Ce jour-là, nous n’étions que trois. Le cours s’est rapidement transformé en conversation. Savoir qui était Rosa, pourquoi et comment elle était arrivée là. Rosa parle russe, Dusana, bulgare, et moi j’entretiens mon yougo, similitude de la langue. Et le français alors ? C’est pas grave, on socialise. De temps en temps, je leur dis d’essayer de parler un peu français. Finalement, elles discutent toutes les deux très lentement, essaient de se comprendre puis, par moments, m’offrent une traduction. Je les reprends, histoire de servir à quelque chose. Dusana aide Rosa. Je ne sers à rien.

Des intimités profondes sont dévoilées. On apprend que Rosa a 35 ans et sept enfants. Elle est arrivée en France en 2014. Son mari, en 2013, après un accident. Rosa parle. Dusana traduit. Je pose les questions et reprends le français de Dusana. Cette discussion a l’allure d’une douce enquête dans la temporalité de la confiance qui s’instaure et des langues qui se rencontrent. L’accident ? En face, un gars est mort. C’était un piéton qui traversait au feu rouge. Le mari de Rosa n’était pas en tort. La victime appartenait à la famille lointaine du président de la Tchétchénie.

Rosa précise, Dusana traduit : « En Tchétchénie, on s’arrange entre les gens, c’est pas comme ici. Il n’y a pas eu la police. Mon mari a commencé à recevoir des menaces de mort alors il a fui. Un jour il a été retrouvé par la famille, alors il est parti à Moscou chez son frère et on lui a fait le passeport. Mon mari devenu introuvable, ils ont voulu s’en prendre à un de mes enfants, le fils du milieu. » Rosa et ses sept enfants ont réussi à quitter la Tchétchénie et à rejoindre le père. Maintenant ils sont là, ballottés de Cada2 en chambres d’hôtel.

Inversion des rôles

Au cours de FLE, il y a celles qui ont dû s’échapper de chez elles et celles qui sont là pour un temps précis, en formation ou à l’école. Rita débarque de République tchèque pour faire un stage au festival de cinéma de Marseille. Elle est née en Lituanie et a habité quatre ans en Biélorussie. Elle veut finir son master de théorie du cinéma en France. Elle explique son choix de poursuivre ses études ici : « Il y a mon copain. Je l’avais rencontré à Prague. Aussi, j’étais fatiguée. La République tchèque est très nationaliste. Avec mon accent russe, c’est pas facile. Les vieux sont traumatisés de l’occupation russe, ils disent “Go back to Russia”. »

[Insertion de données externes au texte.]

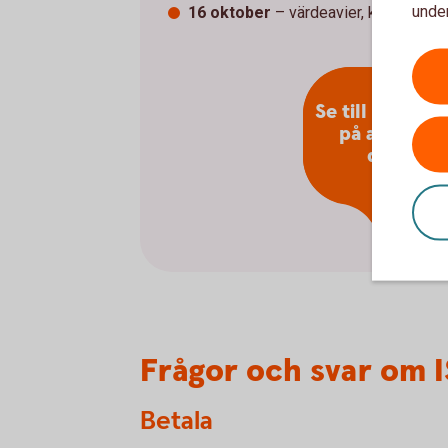
under
16 oktober
– värdeavier, kontantavie
Se till att hålla
på alla vikti
datum!
Frågor och svar om
Betala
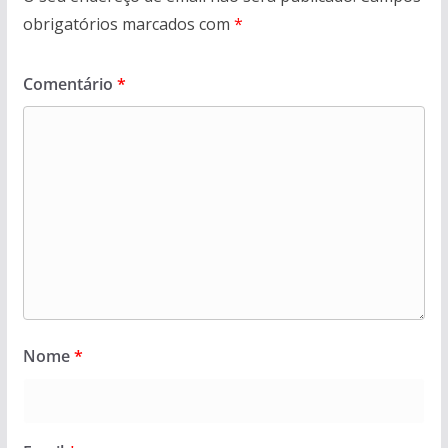
obrigatórios marcados com
*
Comentário
*
Nome
*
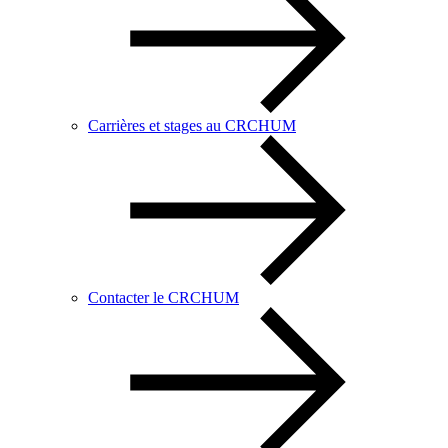
Carrières et stages au CRCHUM
Contacter le CRCHUM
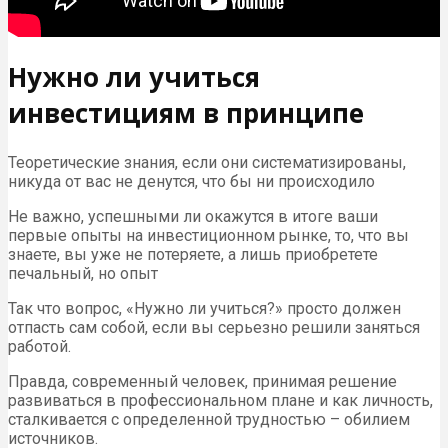
Нужно ли учиться
инвестициям в принципе
Теоретические знания, если они систематизированы,
никуда от вас не денутся, что бы ни происходило
Не важно, успешными ли окажутся в итоге ваши
первые опыты на инвестиционном рынке, то, что вы
знаете, вы уже не потеряете, а лишь приобретете
печальный, но опыт
Так что вопрос, «Нужно ли учиться?» просто должен
отпасть сам собой, если вы серьезно решили заняться
работой.
Правда, современный человек, принимая решение
развиваться в профессиональном плане и как личность,
сталкивается с определенной трудностью – обилием
источников.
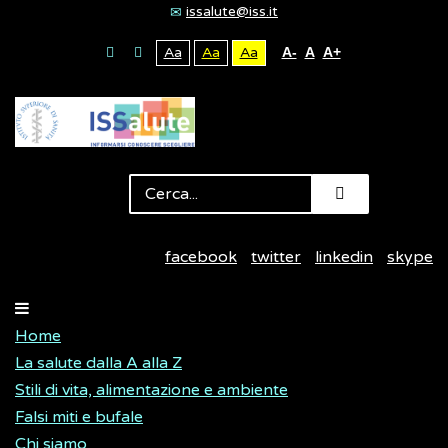
issalute@iss.it
Aa
Aa
Aa
A-
A
A+
facebook
twitter
linkedin
skype
Home
La salute dalla A alla Z
Stili di vita, alimentazione e ambiente
Falsi miti e bufale
Chi siamo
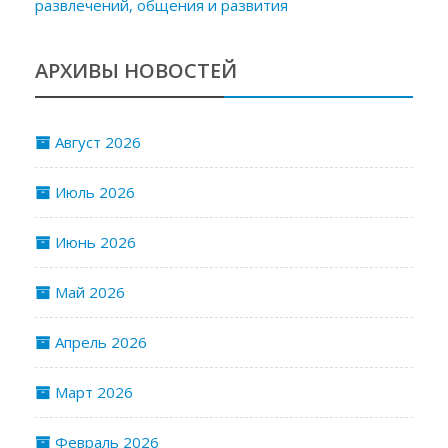
развлечений, общения и развития
АРХИВЫ НОВОСТЕЙ
Август 2026
Июль 2026
Июнь 2026
Май 2026
Апрель 2026
Март 2026
Февраль 2026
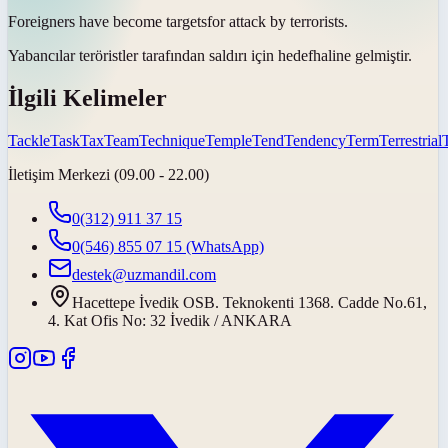
Foreigners have become
targets
for attack by terrorists.
Yabancılar teröristler tarafından saldırı için
hedef
haline gelmiştir.
İlgili Kelimeler
Tackle
Task
Tax
Team
Technique
Temple
Tend
Tendency
Term
Terrestrial
İletişim Merkezi (09.00 - 22.00)
0(312) 911 37 15
0(546) 855 07 15
(WhatsApp)
destek@uzmandil.com
Hacettepe İvedik OSB. Teknokenti 1368. Cadde No.61,
4. Kat Ofis No: 32 İvedik / ANKARA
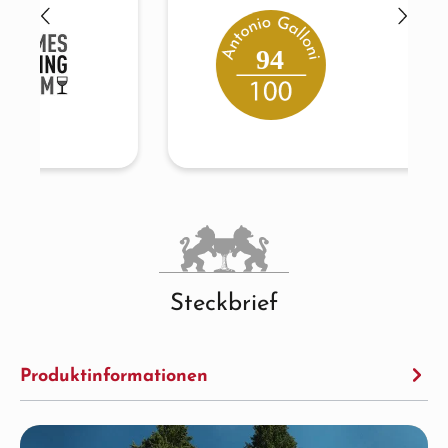
94
Steckbrief
Produktinformationen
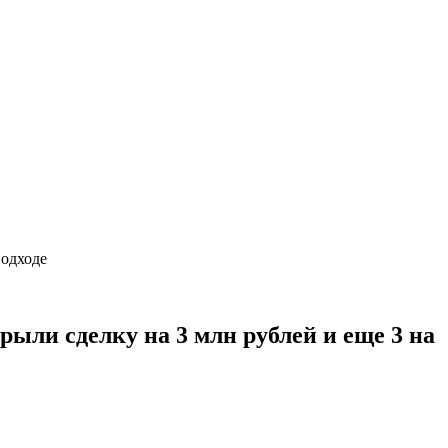
подходе
ыли сделку на 3 млн рублей и еще 3 на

Anna, berlinoise, en formation pendant huit mois, arrive toujours à Manifesten gouailleuse et fraîche. 20 ans, plutôt libertaire, la jeune punk dynamique parle déjà bien français et décide de continuer le cours pour aider les autres femmes. Valentina, Italienne de 32 ans en école d’art, viendra prendre des cours puis finira elle aussi par en donner. Aujourd’hui, ces cours ont toujours lieu, le lundi et le vendredi.

Margo Sofia Chou

1 Français langue étrangère : des cours donnés à des apprenants nonfrancophones.

2 Centres d’accueil de demandeurs d’asile.